I'm just going to go out on a limb here and say Boole was wrong. Randomness cannot be reduced to certainty by "a perfect acquaintance with all the circumstances..." Ask any particle physicist if you don't want to believe me.


Originally posted by Jamuhn
3. That people, particularly scientists, don't believe the universe is ordered.
I find this somewhat odd, seeing that without order, we would nothing but a heap of facts. But, we are able to connect seemingly unrelated facts, such as time, distance, and velocity to arrive at simple equations. We are able to predict events in nature by virtue of the universe having order. If the universe were not ordered than there would be no reason or ability to experiment, such as we see with the evolutionary theory.
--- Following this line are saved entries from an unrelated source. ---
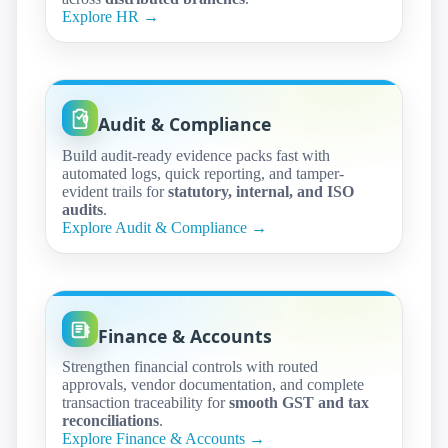
Explore HR →
Audit & Compliance
Build audit-ready evidence packs fast with
automated logs, quick reporting, and tamper-
evident trails for
statutory, internal, and ISO
audits
.
Explore Audit & Compliance →
Finance & Accounts
Strengthen financial controls with routed
approvals, vendor documentation, and complete
transaction traceability for
smooth GST and tax
reconciliations
.
Explore Finance & Accounts →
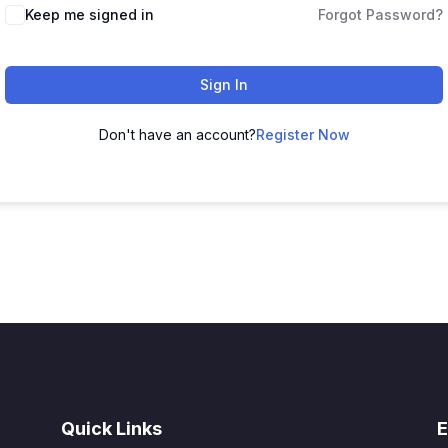
Alternative:
Keep me signed in
Forgot Password?
Sign In
Don't have an account?
Register Now
Quick Links
E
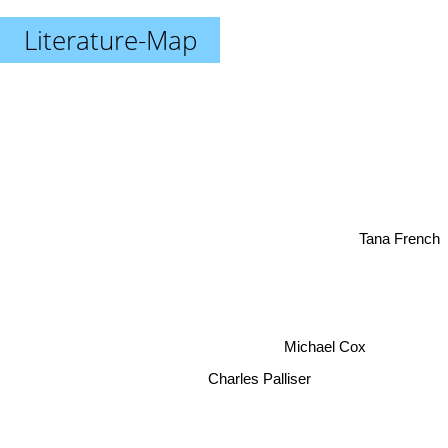
Literature-Map
Tana French
Michael Cox
Charles Palliser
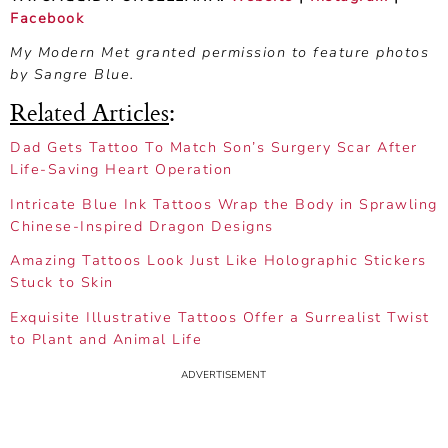
Facebook
My Modern Met granted permission to feature photos
by Sangre Blue.
Related Articles
:
Dad Gets Tattoo To Match Son’s Surgery Scar After
Life-Saving Heart Operation
Intricate Blue Ink Tattoos Wrap the Body in Sprawling
Chinese-Inspired Dragon Designs
Amazing Tattoos Look Just Like Holographic Stickers
Stuck to Skin
Exquisite Illustrative Tattoos Offer a Surrealist Twist
to Plant and Animal Life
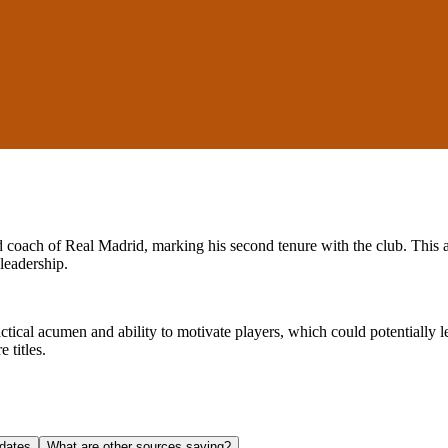
ad coach of Real Madrid, marking his second tenure with the club. This
leadership.
actical acumen and ability to motivate players, which could potentially
 titles.
dates
What are other sources saying?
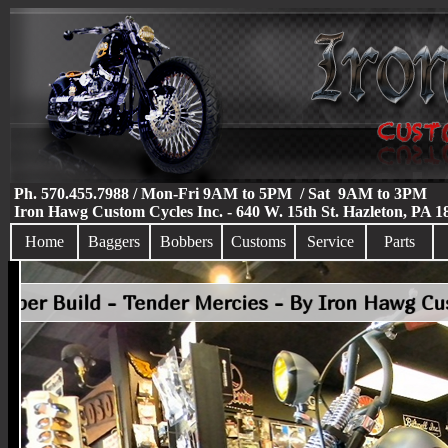
Ph. 570.455.7988 / Mon-Fri 9AM to 5PM / Sat 9AM to 3PM
Iron Hawg Custom Cycles Inc. - 640 W. 15th St. Hazleton, PA 
Home
Baggers
Bobbers
Customs
Service
Parts
Custom Bobber Build - Tender Mercies - By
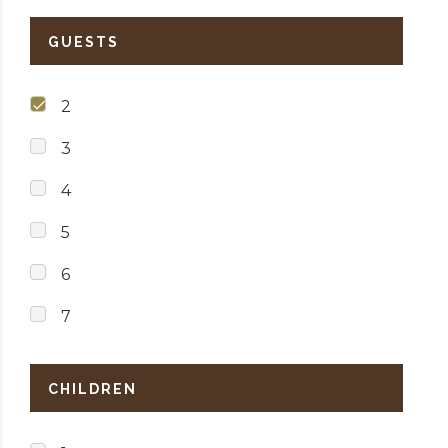
GUESTS
2
3
4
5
6
7
CHILDREN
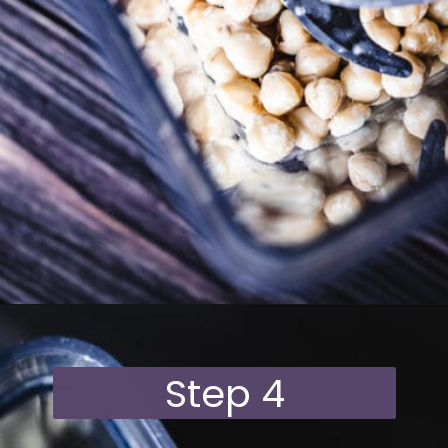
Opening
https://moonandspoonandyum.com/vegan-hazelnut-cream-cheese/
Step 4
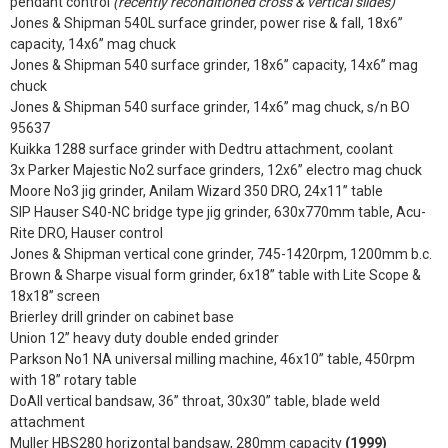
pendant control
(recently reconditioned cross & vertical slides)
Jones & Shipman 540L surface grinder, power rise & fall, 18x6”
capacity, 14x6” mag chuck
Jones & Shipman 540 surface grinder, 18x6” capacity, 14x6” mag
chuck
Jones & Shipman 540 surface grinder, 14x6” mag chuck, s/n BO
95637
Kuikka 1288 surface grinder with Dedtru attachment, coolant
3x Parker Majestic No2 surface grinders, 12x6” electro mag chuck
Moore No3 jig grinder, Anilam Wizard 350 DRO, 24x11” table
SIP Hauser S40-NC bridge type jig grinder, 630x770mm table, Acu-
Rite DRO, Hauser control
Jones & Shipman vertical cone grinder, 745-1420rpm, 1200mm b.c.
Brown & Sharpe visual form grinder, 6x18” table with Lite Scope &
18x18” screen
Brierley drill grinder on cabinet base
Union 12” heavy duty double ended grinder
Parkson No1 NA universal milling machine, 46x10” table, 450rpm
with 18” rotary table
DoAll vertical bandsaw, 36” throat, 30x30” table, blade weld
attachment
Muller HBS280 horizontal bandsaw, 280mm capacity
(1999)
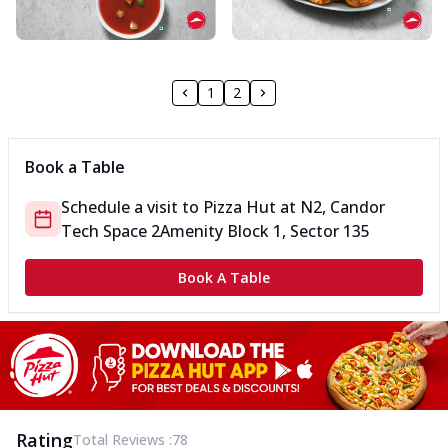
1
2
Book a Table
Schedule a visit to
Pizza Hut
at
N2, Candor
Tech Space 2
Amenity Block 1, Sector 135
Book A Table
Rating
Total Reviews :
78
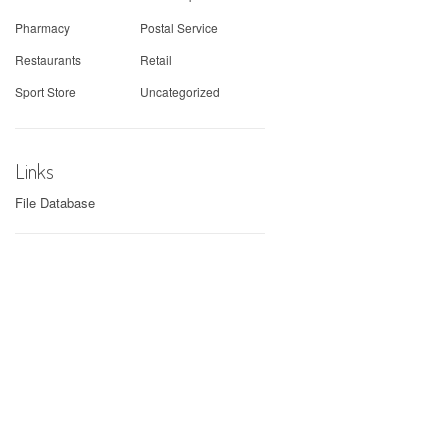
Pharmacy
Postal Service
Restaurants
Retail
Sport Store
Uncategorized
Links
File Database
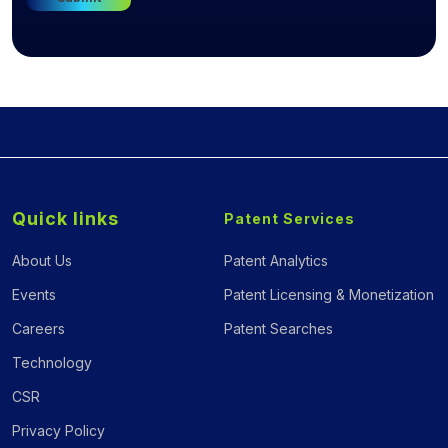
Quick links
Patent Services
About Us
Patent Analytics
Events
Patent Licensing & Monetization
Careers
Patent Searches
Technology
CSR
Privacy Policy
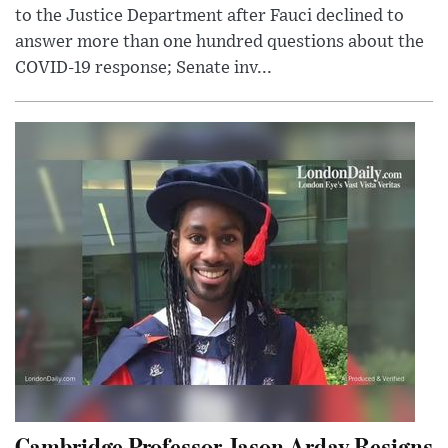
to the Justice Department after Fauci declined to
answer more than one hundred questions about the
COVID-19 response; Senate inv...
Cambridge Professor Jason Arday Resigns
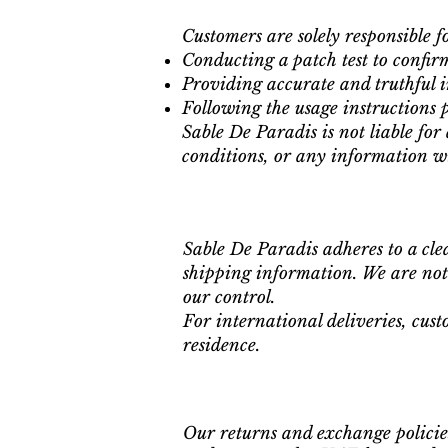
Customers are solely responsible fo
Conducting a patch test to confirm
Providing accurate and truthful i
Following the usage instructions 
Sable De Paradis is not liable for
conditions, or any information wi
Sable De Paradis adheres to a cle
shipping information. We are not 
our control.
For international deliveries, cust
residence.
Our returns and exchange policies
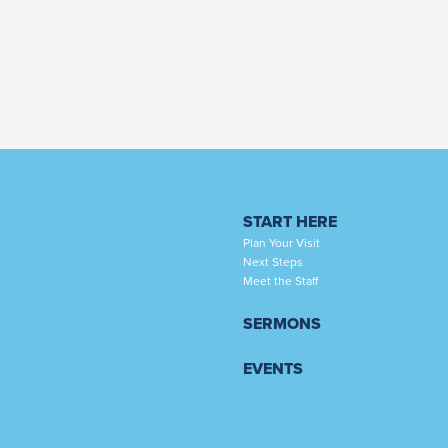
START HERE
Plan Your Visit
Next Steps
Meet the Staff
SERMONS
EVENTS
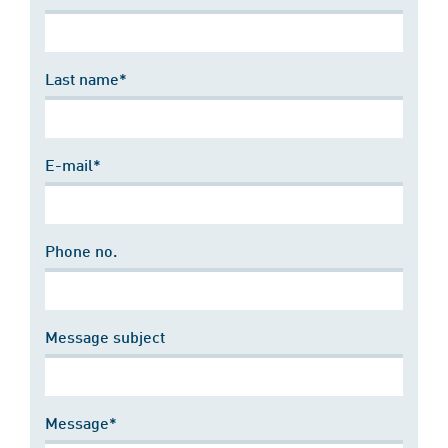
Last name*
E-mail*
Phone no.
Message subject
Message*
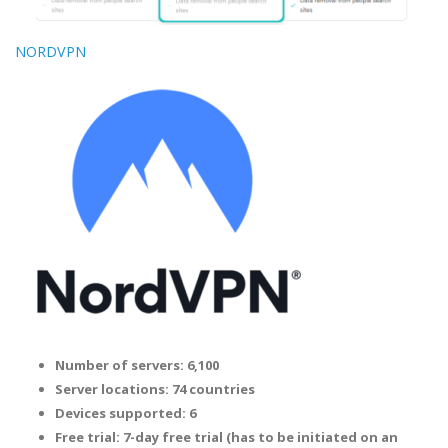
NORDVPN
Number of servers: 6,100
Server locations: 74 countries
Devices supported: 6
Free trial: 7-day free trial (has to be initiated on an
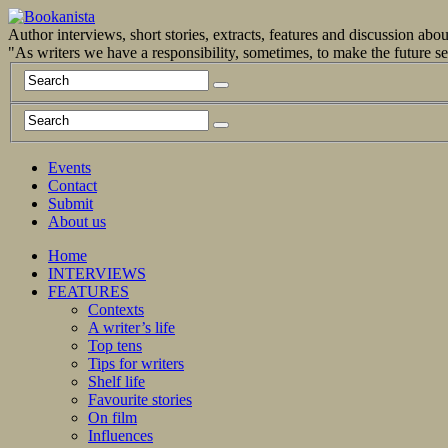
Author interviews, short stories, extracts, features and discussion ab
"As writers we have a responsibility, sometimes, to make the future 
Events
Contact
Submit
About us
Home
INTERVIEWS
FEATURES
Contexts
A writer’s life
Top tens
Tips for writers
Shelf life
Favourite stories
On film
Influences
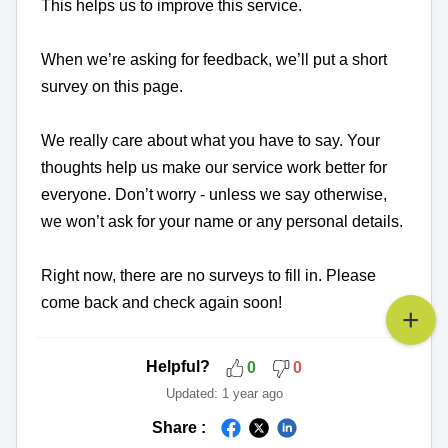
This helps us to improve this service.
When we’re asking for feedback, we’ll put a short
survey on this page.
We really care about what you have to say. Your
thoughts help us make our service work better for
everyone. Don’t worry - unless we say otherwise,
we won’t ask for your name or any personal details.
Right now, there are no surveys to fill in. Please
come back and check again soon!
Helpful?
0
0
Updated:
1 year ago
Share :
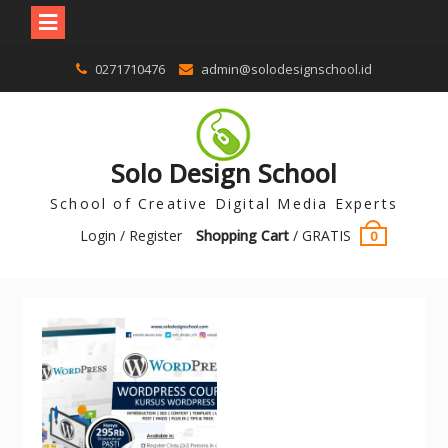
0271710476
admin@solodesignschool.id
Solo Design School
School of Creative Digital Media Experts
Login / Register
Shopping Cart
/
GRATIS
0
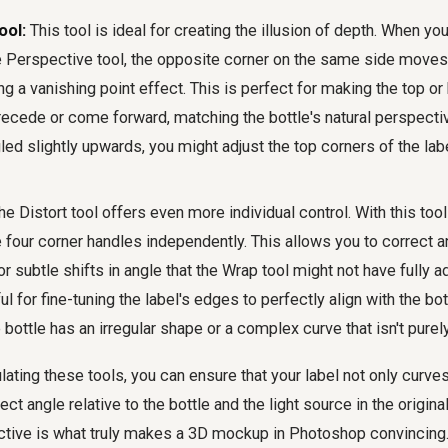
ool:
This tool is ideal for creating the illusion of depth. When yo
e Perspective tool, the opposite corner on the same side moves
ing a vanishing point effect. This is perfect for making the top o
recede or come forward, matching the bottle's natural perspective
gled slightly upwards, you might adjust the top corners of the lab
e Distort tool offers even more individual control. With this too
 four corner handles independently. This allows you to correct a
 subtle shifts in angle that the Wrap tool might not have fully a
ul for fine-tuning the label's edges to perfectly align with the bot
e bottle has an irregular shape or a complex curve that isn't purely
ating these tools, you can ensure that your label not only curves 
rect angle relative to the bottle and the light source in the origin
ective is what truly makes a 3D mockup in Photoshop convincing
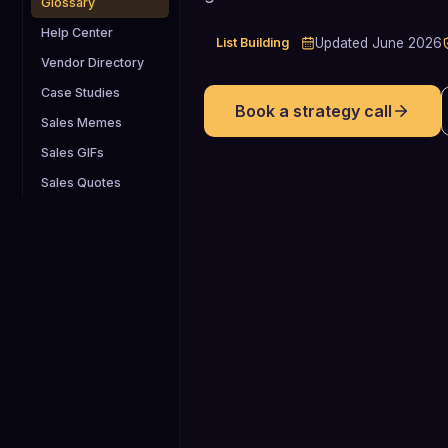
Glossary
Help Center
List Building
Updated
June 2026
Vendor Directory
Case Studies
Book a strategy call
Sales Memes
Sales GIFs
Sales Quotes
80%
80% of B2B buyers now seek the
There are obviously parts of evolutionary theory that are ordered, such as microevolution and natural selection, but even young earth creationists believe in this. Put simply, science would not even exist if the universe were not ordered.


You and I must have different understandings of the term. I lean more toward the mathematical definition of "ordered." I'm not sure what you mean.

I'd say, like I said before, that scientists believe the universe is understandable, or at least describable. Randomness is both of these things.

Originally posted by Jamuhn
4. No-one has addressed the theory in evolution that it is a non-directional process.
Well, the theory of irreducible complexity (based on probability) seems to address the theory of a non-directional process. Non-directional evolution is an oxymoron considering that natural selection directs us to better adapt to our environment.


Read what I said above about the "guidance" of natural selection. The way you are looking at it puts the cart before the horse. Natural selection can "guide" you right into extinction, as well as toward better adaptation.